What you are asked to do> Note each line in the data below that holds "FREE", and copy it.

Exercise data>

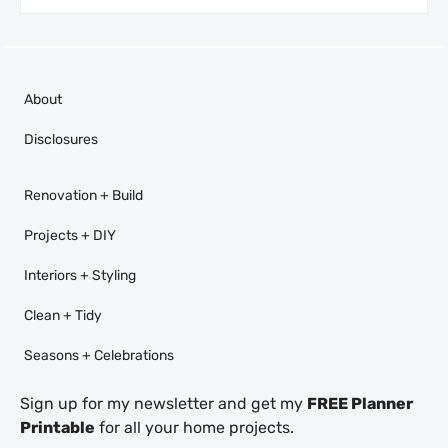
About
Disclosures
Renovation + Build
Projects + DIY
Interiors + Styling
Clean + Tidy
Seasons + Celebrations
Sign up for my newsletter and get my
FREE Planner
Printable
for all your home projects.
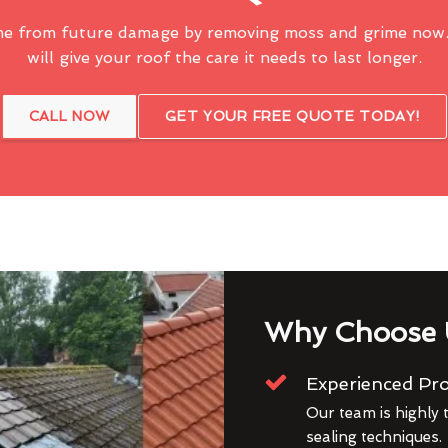
me from future damage by removing moss and grime now.
will give your roof the care it needs to last longer.
CALL NOW
GET YOUR FREE QUOTE TODAY!
Why Choose 
Experienced Pro
Our team is highly t
sealing techniques.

Exercise solution>
FREE Planner
GET YOUR FREE QUOTE TODAY!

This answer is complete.